GREATER SPRINGFIELD — The employment picture is beginning to show signs of improvement for job seekers in Western Massachusetts, according to Rexene Picard, executive director of FutureWorks Career Center in Springfield.

"We've actually seen a 15 percent increase in individuals finding work in the last month," Picard said, adding the current trend was "a very positive indicator" and one that mirrored employment gains on the state and local levels in the past few months. According to figures provided by FutureWorks, a total of 419 individuals found jobs through their agency in March at an average hourly wage of $13.08.

In contrast, during March 2011, 365 individuals were hired through FutureWorks at an average wage of $12.77 per hour.

Those same March 2012 figures — the most current data available when Picard spoke with Reminder Publications — also showed a 9 percent increase in employer job postings for the Greater Springfield area.

"This is just from the companies using [FutureWorks]," she noted.

Those jobs, she said, were primarily in the fields of healthcare and social assistance, which showed a 16 percent increase in open positions, and administrative support and waste management, which showed a 14 percent increase.

Manufacturing, which Picard noted comprises "17 percent of the total industry for Western Massachusetts," also posted a 12 percent uptick in hiring.

"[Manufacturing] is very strong for Western Mass.," Picard said. "We actually saw 65 people that got hired in manufacturing in the month of March."

Other areas showing strong hiring in recent months were warehouse businesses and transportation companies.

"Places like C & S [Wholesale Grocers] are continually looking for employees," she said.

The one stumbling block for Western Massachusetts jobseekers, Picard noted, is a lack of training for many of the positions local employers are seeking to fill.

"It's what we're hearing in all areas," Picard said of the persistent skills gap.
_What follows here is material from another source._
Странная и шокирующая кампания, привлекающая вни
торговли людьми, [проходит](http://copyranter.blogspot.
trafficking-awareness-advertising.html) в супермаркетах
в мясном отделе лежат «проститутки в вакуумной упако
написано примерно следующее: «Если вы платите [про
She said thanks to grant money provided through the Workforce Investment Act, local community colleges, such as Springfield Technical Community College, are now offering a series of Workforce Development courses and certifications to streamline the training process and get more individuals back to work.
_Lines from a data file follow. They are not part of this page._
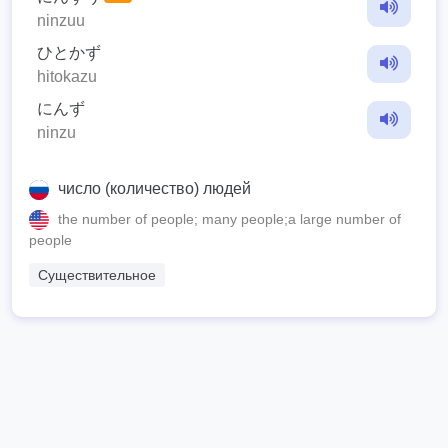
ninzuu
ひとかず
hitokazu
にんず
ninzu
число (количество) людей
the number of people; many people;a large number of
people
Существительное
"It's not moving quickly enough for the people we see in the unemployment lines," Picard said of the new training initiatives, "but it's a positive trend."
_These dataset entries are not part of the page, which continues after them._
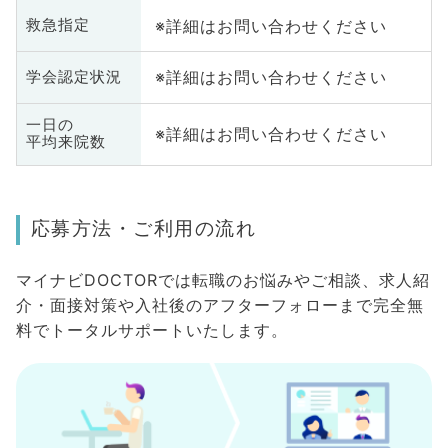
※詳細はお問い合わせください
救急指定
※詳細はお問い合わせください
学会認定状況
一日の
※詳細はお問い合わせください
平均来院数
応募方法・ご利用の流れ
マイナビDOCTORでは転職のお悩みやご相談、求人紹
介・面接対策や入社後のアフターフォローまで完全無
料でトータルサポートいたします。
Looking toward the summer months, Picard said she does see some potential bumps in what continues to be a tight, albeit improving job market.

"There are concerns about the number of youths that need [summer] jobs [and these jobseekers] getting squeezed out by older, displaced workers, who are taking the jobs that used to go to youths," Picard said.

She said there will be some resources available to help young jobseekers this summer, including an upcoming job fair in June, where FutureWorks expects to host "25 to 30" employers looking to hire workers.